Momentum

PHYSICS • Form 4 • Chapter 2: Force and Motion I

Momentum

Momentum is a vector quantity that describes the “quantity of motion” of an object. It depends on mass and velocity, and its direction matches the object’s velocity. Objects with larger mass or higher velocity have greater momentum, making them harder to stop.

Learning Objectives

  • Define momentum as a vector quantity.
  • Calculate momentum using the formula \(p = mv\).
  • Apply the principle of conservation of momentum in collisions and explosions.
  • Relate momentum to real-life applications (e.g., fire hoses, rocket launches).

Momentum in Action

See how mass and velocity affect momentum, and how total momentum is conserved in collisions and explosions.

Heavy Lorry vs Light Car

A lorry has much greater momentum than a car at similar speed because of its larger mass.

Lorry 20,000 kg, 22 m s⁻¹ p = 440,000 kg m s⁻¹ Car 2,000 kg, 30 m s⁻¹ p = 60,000 kg m s⁻¹

Conservation in Collisions & Explosions

Total momentum before = total momentum after (no external force).

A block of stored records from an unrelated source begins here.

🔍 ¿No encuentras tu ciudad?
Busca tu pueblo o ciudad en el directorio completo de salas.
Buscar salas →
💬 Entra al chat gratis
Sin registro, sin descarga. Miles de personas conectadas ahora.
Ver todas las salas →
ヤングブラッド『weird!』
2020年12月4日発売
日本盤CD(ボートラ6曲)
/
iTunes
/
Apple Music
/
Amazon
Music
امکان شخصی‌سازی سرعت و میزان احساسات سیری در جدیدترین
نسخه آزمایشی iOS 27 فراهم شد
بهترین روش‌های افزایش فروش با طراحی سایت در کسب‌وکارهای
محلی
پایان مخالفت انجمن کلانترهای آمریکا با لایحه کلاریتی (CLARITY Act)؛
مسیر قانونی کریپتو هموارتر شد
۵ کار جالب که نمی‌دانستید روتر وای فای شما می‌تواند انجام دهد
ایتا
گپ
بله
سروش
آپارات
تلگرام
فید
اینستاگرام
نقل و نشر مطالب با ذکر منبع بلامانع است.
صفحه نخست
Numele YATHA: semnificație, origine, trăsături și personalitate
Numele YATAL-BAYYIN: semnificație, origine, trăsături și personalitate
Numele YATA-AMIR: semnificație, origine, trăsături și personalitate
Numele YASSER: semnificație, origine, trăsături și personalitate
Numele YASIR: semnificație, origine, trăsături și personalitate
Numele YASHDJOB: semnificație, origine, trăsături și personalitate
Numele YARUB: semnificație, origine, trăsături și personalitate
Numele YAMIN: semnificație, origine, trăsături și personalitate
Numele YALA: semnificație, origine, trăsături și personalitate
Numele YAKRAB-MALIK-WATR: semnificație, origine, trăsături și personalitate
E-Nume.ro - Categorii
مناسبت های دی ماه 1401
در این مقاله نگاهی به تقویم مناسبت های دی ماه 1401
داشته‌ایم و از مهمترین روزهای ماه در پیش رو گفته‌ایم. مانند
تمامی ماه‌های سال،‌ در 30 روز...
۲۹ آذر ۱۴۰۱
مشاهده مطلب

Collision m₁ m₂ m₁u₁ + m₂u₂ = m₁v₁ + m₂v₂ Rocket Launch gas ↓ rocket ↑ Total momentum conserved

Short Explanation

What is Momentum?

Momentum is a vector quantity that describes the “quantity of motion” of an object. Its direction matches the object’s velocity.

Formula & SI Unit

Momentum is calculated using \(p = mv\), where \(m\) is mass (kg) and \(v\) is velocity (m s\(^{-1}\)). The SI unit is \(\text{kg m s}^{-1}\).

Conservation of Momentum

Total momentum before a collision or explosion equals total momentum after, provided no external force acts: \(m_1u_1 + m_2u_2 = m_1v_1 + m_2v_2\).

Real-Life Applications

Firemen hold hoses tightly to balance the water’s forward momentum (reaction force). In rocket launches, hot gases expelled downward propel the rocket upward, conserving total momentum.

Momentum

\(p = mv\)

where \(p\) = momentum (kg m s\(^{-1}\)), \(m\) = mass (kg), \(v\) = velocity (m s\(^{-1}\)). Direction of momentum = direction of velocity.

Principle of Conservation of Momentum

\(m_1u_1 + m_2u_2 = m_1v_1 + m_2v_2\)

Valid when no external force acts on the system. Applies to both collisions and explosions.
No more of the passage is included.